I've written a daemon in Haskell that scrapes information from a webpage every 5 minutes.
The daemon originally ran fine for about 50 minutes, but then it unexpectedly died with out of memory (requested 1048576 bytes)
. Every time I ran it it died after the same amount of time. Setting it to sleep only 30 seconds, it instead died after 8 minutes.
I realized the code to scrape the website was incredibly memory inefficient (going from about 30M while sleeping to 250M while parsing 9M of html), so I rewrote it so that now it only uses about 15M extra while parsing. Thinking the problem was fixed, I ran the daemon overnight and when I woke up it was actually using less memory than it was that night. I thought I was done, but roughly 20 hours after it had started, it had crashed with the same error.

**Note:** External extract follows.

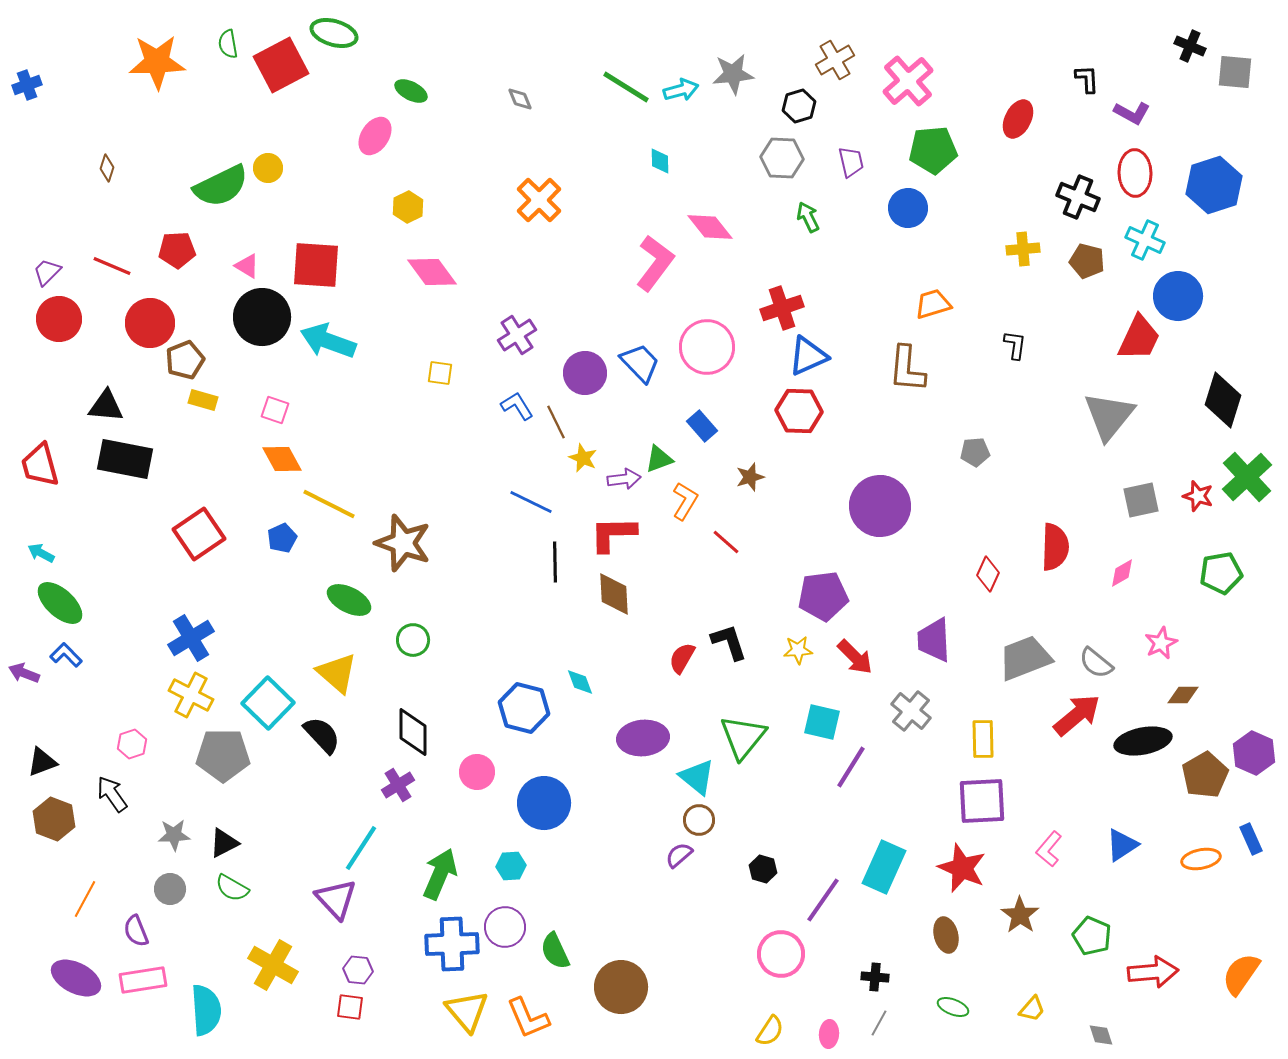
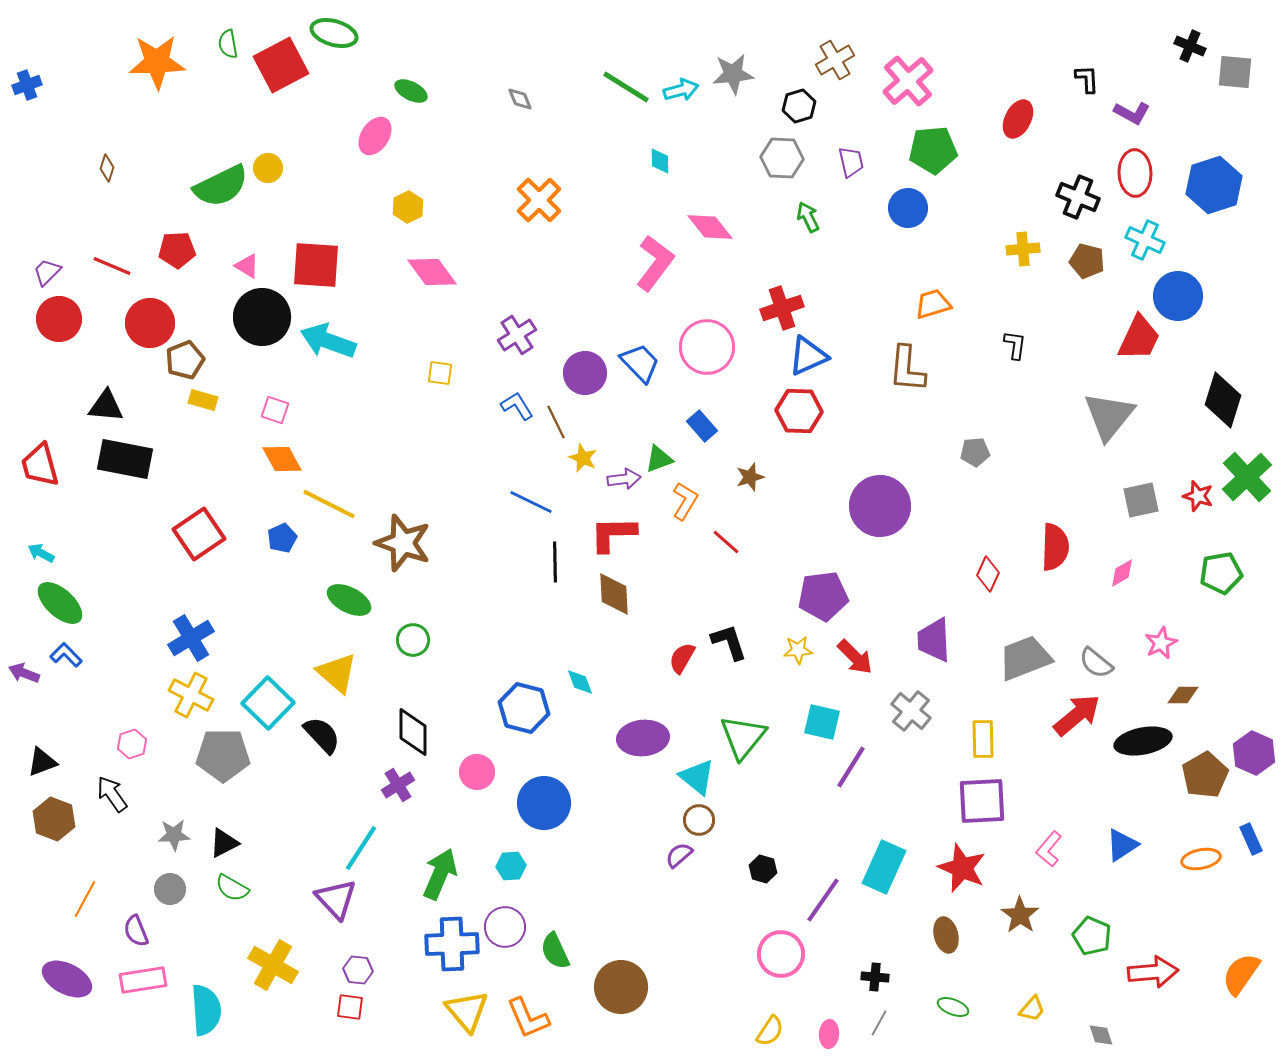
purple ellipse at (76, 978): moved 9 px left, 1 px down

I started looking into ghc profiling but I wasn't able to get that to work. Next I started messing with rts options, and I tried setting -H64m
to set the default heap size to be larger than my program was using, and also using -Ksize
to shrink the maximum size of the stack to see if that would make it crash sooner.
Despite every change I've made, the daemon still seems to crash after a constant number of iterations. Making the parsing more memory efficient made this value higher, but it still crashes. This doesn't make sense to me because none of these have runs have even come close to using all of my memory, much less swap space. The heap size is supposed to be unlimited by default, shrinking the stack size didn't make a difference, and all my ulimits are either unlimited or significantly higher than what the daemon is using.
In the original code I pinpointed the crash to somewhere in the html parsing, but I haven't done the same for the more memory efficient version because 20 hours takes so long to run. I don't know if this would even be useful to know because it doesn't seem like any specific part of the program is broken because it run successfully for dozens of iterations before crashing.
Out of ideas, I even looked through the ghc source code for this error, and it appears to be a failed call to mmap, which wasn't very helpful to me because I assume that isn't the root of the problem.
(Edit: code rewritten and moved to end of post)
I'm pretty new at Haskell, so I'm hoping this is some quirk of lazy evaluation or something else that has a quick fix. Otherwise, I'm fresh out of ideas.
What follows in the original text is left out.